While the policy debates driven by this financial uncertainty affect every sector of government and private spending, nowhere are they more apparent than in health care. Given that the White House’s Council of Economic Advisers (CEA) estimates that this sector of the US economy accounted for nearly 18% of the spending tied to the US gross domestic product (GDP) in 2011, the concerns about rising health care costs that have been raised in the media, on Capitol Hill and in state capitals across the country are no surprise. Given the CEA’s earlier projection that this spending could easily reach 34 percent of the GDP by 2040, these concerns aren’t likely to go away any time soon.

To reduce the cost of health care and minimize its impact on patient access to quality care, economists, policy makers, business management experts and others have suggested— and in some cases, already implemented—a multitude of widely varied solutions. Reliable assessments of the many plans that are being proposed are more difficult to find. For example, while one analyst suggests that integrating electronic health records more fully into the US health care system will lower the costs of providing care, another says these systems will cause costs to increase.

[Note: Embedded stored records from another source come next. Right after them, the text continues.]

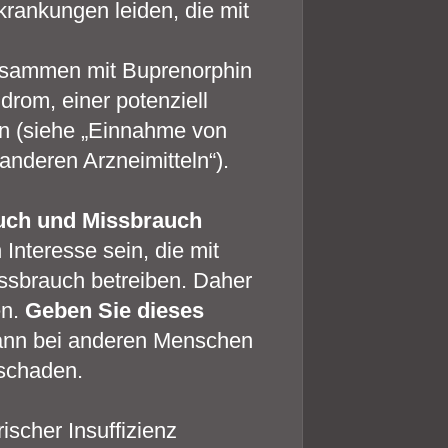
rankungen leiden, die mit
usammen mit Buprenorphin
om, einer potenziell
en (siehe „Einnahme von
deren Arzneimitteln“).
uch und Missbrauch
Interesse sein, die mit
issbrauch betreiben. Daher
en.
Geben Sie dieses
ann bei anderen Menschen
 schaden.
ischer Insuffizienz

Meanwhile, as the White House points to signs that health care reform has already begun to slow the growth of health care costs and improve quality of care, private employers, health care providers, insurers and patients are still trying to determine what effect the expansive Patient Protection and Affordable Care Act adopted in 2010 will have on them tomorrow and into the future. Will Accountable Care Organizations push independently owned providers out of the market? Will costs rise as consolidation in the industry continues to escalate? What will all of these changes mean for the costs that Medicare beneficiaries and those who are privately insured will incur? Most importantly, will patients gain or lose when it comes to access, quality and affordability of the health care services that they need?

Even in these uncertain times, there is a clear answer for patients seeking low-cost, high quality surgical care: ambulatory surgery centers (ASC). Not only do ASCs continue to provide services at substantial savings—56 cents on the dollar for Medicare beneficiaries— they also offer top quality care and outstanding customer service. At the same time that they are leading innovation and the evolution of surgical care, they have a track record that demonstrates reliability, high patient and physician satisfaction levels and outstanding patient outcomes. They are also small businesses that employ residents of their local communities and pay taxes.

Any way you look at them, ASCs offer benefits to their patients and communities, and both state and federal policy makers should be looking for ways to encourage patient access to the care and cost savings ASCs provide.

Concerns about cost control in the US economy, of course, extend well beyond the health care sector. As I write this column, payment cuts to nearly all federal programs, including health care providers that serve Medicare beneficiaries, are set to take effect on April 1, 2013. These cuts are tied to sequestration—the result of a failed attempt to control federal spending in 2012. For ASCs, the two percent cuts that will be applied to Medicare reimbursements mean that even though the costs of providing health care continue to rise, a .6 percent increase in reimbursements to ASCs approved by Medicare beginning on January 1, 2013, will become a 1.4 percent reduction this year. Because Medicare policy is often reflected later in private insurance contracts that affect patients outside the Medicare system, the effects of these cuts are likely to be felt even more widely over time.

Because they fail to take cost and quality into account, the cuts related to sequestration that will affect all Medicare providers this year are poor public policy and a losing proposition for Medicare and its beneficiaries. Instead, the federal government, and policy makers across the country, should be supporting policies that support those who are providing cost-effective, top quality care. When it comes to same-day surgical care, the answer is clear. Our nation’s legislators and regulatory officials should be supporting policies that support ASCs.

William Prentice is the chief executive officer of the Ambulatory Surgery Center Association.